Wan et al. performed a hit to lead effort on (XV) and found most changes to the molecule were detrimental (Wan et al. 2009). The C-2 substituent on the benzo[d]imidazole, however, proved to be a fruitful area to analog resulting in Compound (XVI) with over 10-fold improvement in CARM1 IC50. Further studies from Wan et al. led to the discovery of the indole Compound (XVII) (presented at ACS Symposium, Boston, 2010). Compound (XVI) is a potent CARM1 inhibitor and inhibits histone H3 methylation (IC50 0.081 μM). It was reported to inhibit the methylation of nonhistone CARM1 substrates (PABP and HuR) with similar potency. This group also performed additional pharmacology on the indole compound (XVII) and found that the compound is metabolically stable in mouse, rat, and human microsomes and displays no inhibition of P-450 enzymes but does, however, possess poor permeability as measured in Caco-2 and PAMPA experiments. The compound also is an hERG inhibitor which is likely due to the basic side chain coupled with high lipophilicity (clogP ~4.9). A co-crystal of Compound (XVII) with Sinefungin and CARM1 was also presented. Unlike the model proposed by Therrien et al. (2009), it was found that the inhibitor was bound in the substrate-binding pocket rather than the SAM-binding pocket which was occupied by Sinefungin.

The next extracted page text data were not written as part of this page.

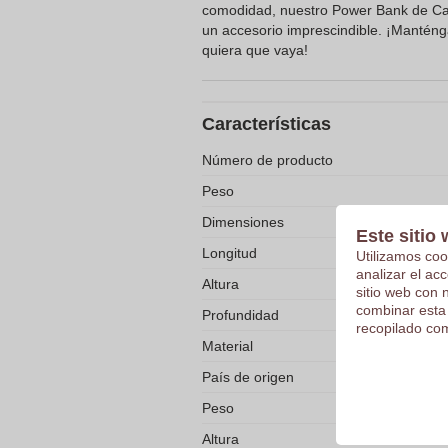
comodidad, nuestro Power Bank de Car
un accesorio imprescindible. ¡Mantén
quiera que vaya!
Características
Número de producto
Peso
Dimensiones
Este sitio 
Longitud
Utilizamos coo
analizar el ac
Altura
sitio web con 
combinar esta
Profundidad
recopilado com
Material
País de origen
Peso
Altura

No cellular data was reported for any of the new analogs. This remains an outstanding issue for the CARM1 inhibitors described to date, as poor permeability is observed in multiple series and until robust cellular effects are observed, it is unclear whether these compounds are appropriate tools for examining the role of CARM1 mediated biology.

9.5 Summary and Future Perspectives

The HMTs are a promising new class of targets for cancer. Members of the enzyme family have demonstrated strong cancer relevance, and recent genome studies have linked genetic alterations in members of this family with specific cancer indications. Until recently, very few small molecule inhibitors have been described, and currently the first inhibitors are entering evaluation in clinical trials. The field has begun identifying inhibitors of these novel enzymes, initially with nucleoside or natural product-derived inhibitors. The development of a rich set of selective inhibitors with diverse chemical properties will enable the field to evaluate the potential of these targets in both preclinical and ultimately clinical studies. Many question remain, but with the increasing biological understanding of these enzymes and their role in cancer and other diseases, it is likely that this field will rapidly evolve over the coming years to provide important new therapeutics for cancer treatment.